Add json schema validation for source data at the interface level #1090

h-mayorquin · 2024-09-17T21:42:29Z

Should close #42.

h-mayorquin · 2024-09-19T14:47:50Z

This is ready. Three things:

Some of the typing was missing. There were some things marked as value: float = None where I had to mark them as optional because the JSON schema would fail to validate. I am surprised that Pydantic missed that. This adds to the point that you made before that both have different strengths, maybe?
I created a way to clarify which source arguments are used to initialize an extractor in the extractor interfaces. The problem is that we pass everything to the super init where it is validated but sometimes we modify the arguments names within the interface and the JSON validation fails. I think it is better to have this explicit anyway (explicit is better than implicit).
Some of the typing was infraspecific, for example in the MockRecording the typing for durations was tuple(int) but apparently it needs to be tuple(int, ...) to indicate there is more than one.

CodyCBakerPhD · 2024-09-19T17:10:36Z

docs/conversion_examples_gallery/behavior/lightningpose.rst

@@ -23,7 +23,7 @@ Convert LightningPose pose estimation data to NWB using :py:class:`~neuroconv.da
    >>> labeled_video_file_path = str(folder_path / "labeled_videos/test_vid_labeled.mp4")

    >>> converter = LightningPoseConverter(file_path=file_path, original_video_file_path=original_video_file_path, labeled_video_file_path=labeled_video_file_path, verbose=False)
-
+    Source data is valid!


Here I was thinking you despised verbosity in the testing suite 😉

I do, but I did not want to change there because I saw that @pauladkisson explicitly set verbose=True so I went with what I assumed was the intent.

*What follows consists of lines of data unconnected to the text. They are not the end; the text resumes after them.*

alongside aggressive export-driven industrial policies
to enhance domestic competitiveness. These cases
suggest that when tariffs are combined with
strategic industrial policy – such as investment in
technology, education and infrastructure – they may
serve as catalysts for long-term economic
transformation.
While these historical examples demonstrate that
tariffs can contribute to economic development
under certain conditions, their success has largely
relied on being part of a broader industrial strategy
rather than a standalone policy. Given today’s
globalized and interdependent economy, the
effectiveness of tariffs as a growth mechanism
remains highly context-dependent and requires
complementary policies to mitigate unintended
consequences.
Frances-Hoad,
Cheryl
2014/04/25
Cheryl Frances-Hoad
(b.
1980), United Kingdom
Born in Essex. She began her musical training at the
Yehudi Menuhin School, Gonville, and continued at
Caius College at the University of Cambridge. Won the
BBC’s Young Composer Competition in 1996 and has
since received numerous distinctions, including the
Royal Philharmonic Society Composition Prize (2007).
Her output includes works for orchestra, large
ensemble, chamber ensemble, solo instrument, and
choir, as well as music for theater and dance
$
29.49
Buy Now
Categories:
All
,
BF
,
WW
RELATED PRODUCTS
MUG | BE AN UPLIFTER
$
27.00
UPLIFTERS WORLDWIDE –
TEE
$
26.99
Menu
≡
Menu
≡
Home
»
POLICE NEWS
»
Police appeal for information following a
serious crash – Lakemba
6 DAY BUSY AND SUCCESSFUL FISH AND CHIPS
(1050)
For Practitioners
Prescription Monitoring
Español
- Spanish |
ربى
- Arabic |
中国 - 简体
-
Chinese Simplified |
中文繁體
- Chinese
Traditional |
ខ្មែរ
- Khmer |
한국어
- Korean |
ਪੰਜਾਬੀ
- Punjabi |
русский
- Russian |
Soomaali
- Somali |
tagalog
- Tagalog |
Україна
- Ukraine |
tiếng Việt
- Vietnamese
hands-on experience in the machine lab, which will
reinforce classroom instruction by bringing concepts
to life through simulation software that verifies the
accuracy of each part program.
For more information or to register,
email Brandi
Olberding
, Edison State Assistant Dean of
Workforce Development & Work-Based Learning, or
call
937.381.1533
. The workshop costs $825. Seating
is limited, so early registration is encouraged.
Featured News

CodyCBakerPhD · 2024-09-19T17:16:45Z

Some of the typing was missing. There were some things marked as value: float = None where I had to mark them as optional because the JSON schema would fail to validate. I am surprised that Pydantic missed that. This adds to the point that you made before that both have different strengths, maybe?

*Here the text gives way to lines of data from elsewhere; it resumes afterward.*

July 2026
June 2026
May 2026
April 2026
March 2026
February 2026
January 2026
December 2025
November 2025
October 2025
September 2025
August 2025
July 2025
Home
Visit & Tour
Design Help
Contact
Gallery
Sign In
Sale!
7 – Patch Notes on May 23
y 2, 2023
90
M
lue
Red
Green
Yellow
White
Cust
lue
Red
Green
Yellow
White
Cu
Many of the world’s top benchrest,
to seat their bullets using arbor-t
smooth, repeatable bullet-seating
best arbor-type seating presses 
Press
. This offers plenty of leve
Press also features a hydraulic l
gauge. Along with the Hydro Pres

I too am surprised by this, but maybe not so much - docval in HDMF behaves similarly, where you don't need to indicate None is a possible value to be passed to an argument even if that is exactly its default value. I think Pydantic does not consider the typing vs. default a fundamental incompatability since the validation call only checks if the user specified (not default) input matches annotation type. If user specifies same as default value, I also don't know what would happen but suppose it would ignore

I created a way to clarify which source arguments are used to initialize an extractor in the extractor interfaces. The problem is that we pass everything to the super init where it is validated but sometimes we modify the arguments names within the interface and the JSON validation fails. I think it is better to have this explicit anyway (explicit is better than implicit).

Nice - yeah that has always proved a subtle pain point, since we do utilize additional kwargs in the interface __init__ that are not a part of the extractor kwargs, usually to perform 'extra' metadata or neo related operations

Some of the typing was infraspecific, for example in the MockRecording the typing for durations was tuple(int) but apparently it needs to be tuple(int, ...) to indicate there is more than one.

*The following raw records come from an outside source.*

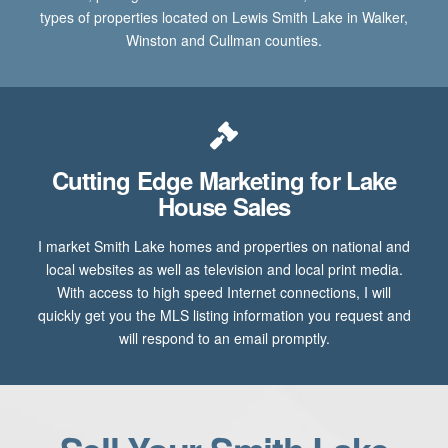
types of properties located on Lewis Smith Lake in Walker,
Winston and Cullman counties.
Cutting Edge Marketing for Lake
House Sales
I market Smith Lake homes and properties on national and
local websites as well as television and local print media.
With access to high speed Internet connections, I will
quickly get you the MLS listing information you request and
will respond to an email promptly.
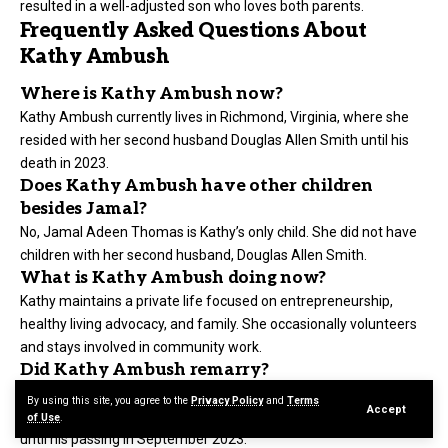
resulted in a well-adjusted son who loves both parents.
Frequently Asked Questions About
Kathy Ambush
Where is Kathy Ambush now?
Kathy Ambush currently lives in Richmond, Virginia, where she
resided with her second husband Douglas Allen Smith until his
death in 2023.
Does Kathy Ambush have other children
besides Jamal?
No, Jamal Adeen Thomas is Kathy’s only child. She did not have
children with her second husband, Douglas Allen Smith.
What is Kathy Ambush doing now?
Kathy maintains a private life focused on entrepreneurship,
healthy living advocacy, and family. She occasionally volunteers
and stays involved in community work.
Did Kathy Ambush remarry?
Yes, after her divorce from Clarence Thomas, she married
By using this site, you agree to the
Privacy Policy
and
Terms
Accept
Douglas Allen Smith. They lived together in Richmond, Virginia
of Use
.
until his passing in September 2023.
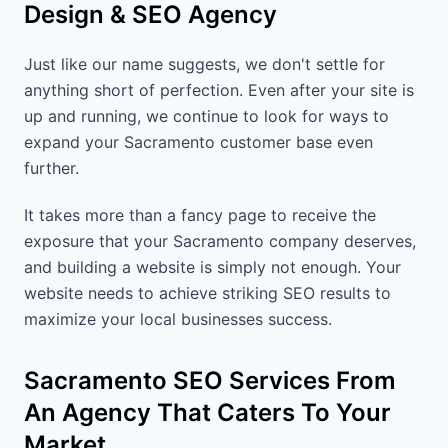
Design & SEO Agency
Just like our name suggests, we don't settle for
anything short of perfection. Even after your site is
up and running, we continue to look for ways to
expand your Sacramento customer base even
further.
It takes more than a fancy page to receive the
exposure that your Sacramento company deserves,
and building a website is simply not enough. Your
website needs to achieve striking SEO results to
maximize your local businesses success.
Sacramento SEO Services From
An Agency That Caters To Your
Market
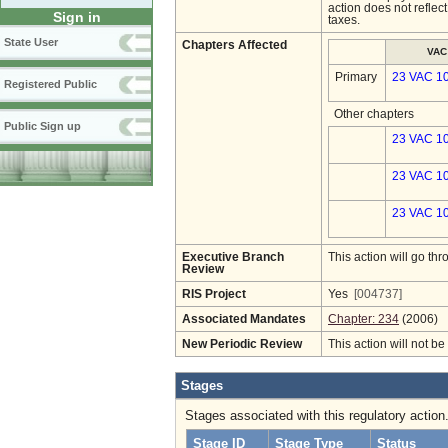
action does not reflec
Sign in
taxes.
State User
Chapters Affected
VAC
Primary
23 VAC 1
Registered Public
Other chapters
Public Sign up
23 VAC 10
23 VAC 10
23 VAC 10
Executive Branch
This action will go t
Review
RIS Project
Yes
[004737]
Associated Mandates
Chapter: 234
(2006)
New Periodic Review
This action will not b
Stages
Stages associated with this regulatory action
Stage ID
Stage Type
Status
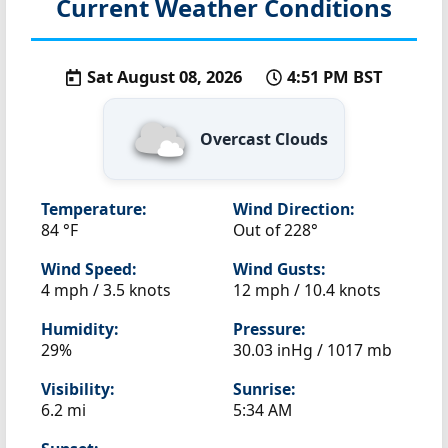
Current Weather Conditions
Sat August 08, 2026
4:51 PM BST
Overcast Clouds
Temperature:
Wind Direction:
84 °F
Out of 228°
Wind Speed:
Wind Gusts:
4 mph / 3.5 knots
12 mph / 10.4 knots
Humidity:
Pressure:
29%
30.03 inHg / 1017 mb
Visibility:
Sunrise:
6.2 mi
5:34 AM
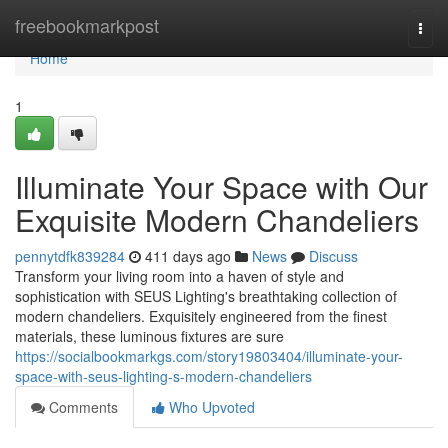
Home
freebookmarkpost
Togg
navi
Home
1
Illuminate Your Space with Our
Exquisite Modern Chandeliers
pennytdfk839284
411 days ago
News
Discuss
Transform your living room into a haven of style and
sophistication with SEUS Lighting's breathtaking collection of
modern chandeliers. Exquisitely engineered from the finest
materials, these luminous fixtures are sure
https://socialbookmarkgs.com/story19803404/illuminate-your-
space-with-seus-lighting-s-modern-chandeliers
Comments
Who Upvoted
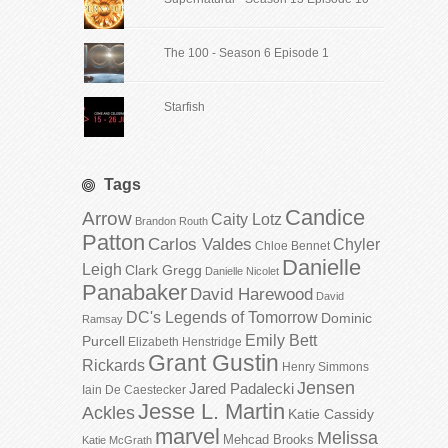
The 100 - Season 6 Episode 1
Starfish
Tags
Candice
Arrow
Caity Lotz
Brandon Routh
Patton
Carlos Valdes
Chyler
Chloe Bennet
Danielle
Leigh
Clark Gregg
Danielle Nicolet
Panabaker
David Harewood
David
DC's Legends of Tomorrow
Dominic
Ramsay
Emily Bett
Purcell
Elizabeth Henstridge
Grant Gustin
Rickards
Henry Simmons
Jensen
Jared Padalecki
Iain De Caestecker
Jesse L. Martin
Ackles
Katie Cassidy
marvel
Melissa
Mehcad Brooks
Katie McGrath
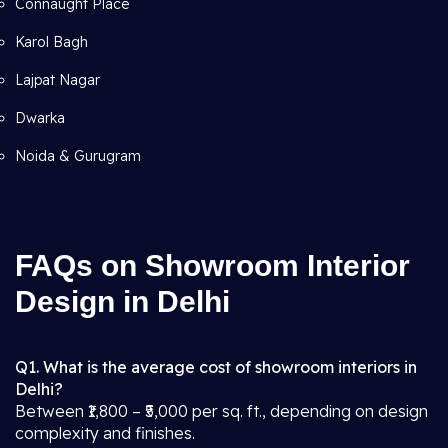
Connaught Place
Karol Bagh
Lajpat Nagar
Dwarka
Noida & Gurugram
FAQs on Showroom Interior
Design in Delhi
Q1. What is the average cost of showroom interiors in
Delhi?
Between ₹1,800 – ₹5,000 per sq. ft., depending on design
complexity and finishes.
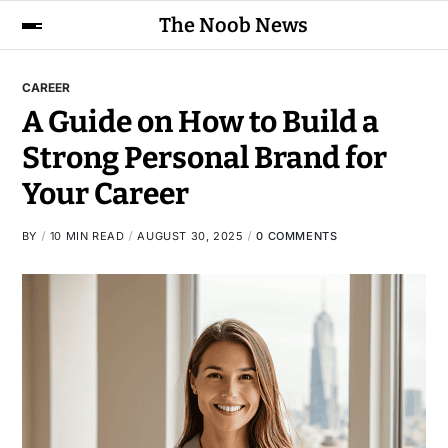
The Noob News
CAREER
A Guide on How to Build a
Strong Personal Brand for
Your Career
BY
10 MIN READ
AUGUST 30, 2025
0 COMMENTS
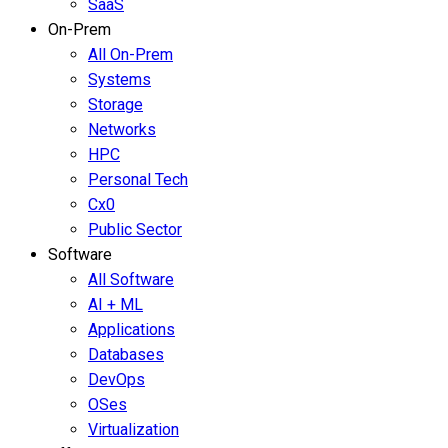
SaaS
On-Prem
All On-Prem
Systems
Storage
Networks
HPC
Personal Tech
Cx0
Public Sector
Software
All Software
AI + ML
Applications
Databases
DevOps
OSes
Virtualization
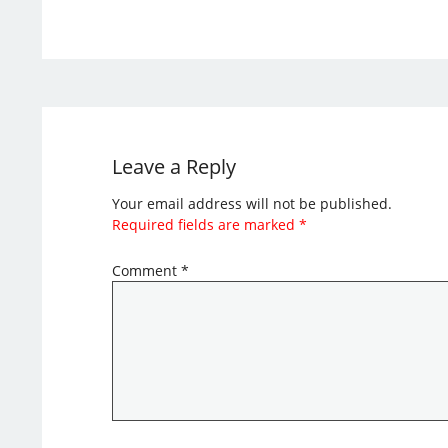
Leave a Reply
Your email address will not be published.
Required fields are marked
*
Comment
*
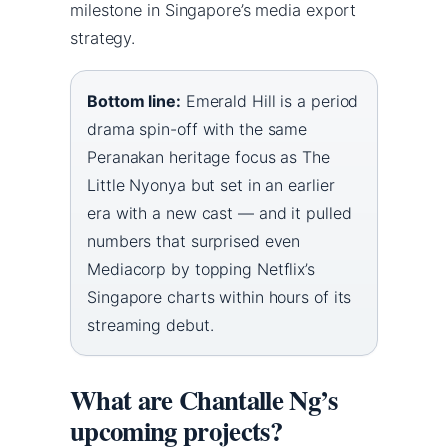
milestone in Singapore’s media export
strategy.
Bottom line:
Emerald Hill is a period
drama spin-off with the same
Peranakan heritage focus as The
Little Nyonya but set in an earlier
era with a new cast — and it pulled
numbers that surprised even
Mediacorp by topping Netflix’s
Singapore charts within hours of its
streaming debut.
What are Chantalle Ng’s
upcoming projects?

Good catches - accurate validation must rely on accurate annotations, which have only ever been used so far as a form of developer communication

CodyCBakerPhD · 2024-09-19T17:18:53Z

Just beware, this (like the Pydantic one before it) could potentially break custom conversion pipelines using latest/dev NeuroConv by requiring them to use accurate annotations on all interface __init__

h-mayorquin · 2024-09-19T17:33:13Z

Just beware, this (like the Pydantic one before it) could potentially break custom conversion pipelines using latest/dev NeuroConv by requiring them to use accurate annotations on all interface __init__

This is a very important point.

Just to be clear: if they were using NWBConverter before this PR should not change things, right? Validation was already done there:

neuroconv/src/neuroconv/nwbconverter.py

Lines 45 to 85 in f284105

    
           @classmethod 
        
           def get_source_schema(cls) -> dict: 
        
               """Compile input schemas from each of the data interface classes.""" 
        
               source_schema = get_base_schema( 
        
                   root=True, 
        
                   id_="source.schema.json", 
        
                   title="Source data schema", 
        
                   description="Schema for the source data, files and directories", 
        
                   version="0.1.0", 
        
               ) 
        
               for interface_name, data_interface in cls.data_interface_classes.items(): 
        
                   source_schema["properties"].update({interface_name: unroot_schema(data_interface.get_source_schema())}) 
        
               return source_schema 
        
           @classmethod 
        
           def validate_source(cls, source_data: dict[str, dict], verbose: bool = True): 
        
               """Validate source_data against Converter source_schema.""" 
        
               cls._validate_source_data(source_data=source_data, verbose=verbose) 
        
           def _validate_source_data(self, source_data: dict[str, dict], verbose: bool = True): 
        
               encoder = _NWBSourceDataEncoder() 
        
               # The encoder produces a serialized object, so we deserialized it for comparison 
        
               serialized_source_data = encoder.encode(source_data) 
        
               decoded_source_data = json.loads(serialized_source_data) 
        
               validate(instance=decoded_source_data, schema=self.get_source_schema()) 
        
               if verbose: 
        
                   print("Source data is valid!") 
        
           @validate_call 
        
           def __init__(self, source_data: dict[str, dict], verbose: bool = True): 
        
               """Validate source_data against source_schema and initialize all data interfaces.""" 
        
               self.verbose = verbose 
        
               self._validate_source_data(source_data=source_data, verbose=self.verbose) 
        
               self.data_interface_objects = { 
        
                   name: data_interface(**source_data[name]) 
        
                   for name, data_interface in self.data_interface_classes.items() 
        
                   if name in source_data 
        
               }

CodyCBakerPhD · 2024-09-19T18:19:55Z

Just to be clear: if they were using NWBConverter before this PR should not change things, right? Validation was already done there:

I suppose that's true, but I've been guilty myself of using ConverterPipes sometimes

What is mildly annoying now is that JSON validation occurs in both NWBConverter initialization and individual interface initialization, but overall benefit is probably worth it in the end

h-mayorquin · 2024-09-19T18:27:30Z

What is mildly annoying now is that JSON validation occurs in both NWBConverter initialization and individual interface initialization, but overall benefit is probably worth it in the end

Agree with it, I would think long term on how to avoid the overlap.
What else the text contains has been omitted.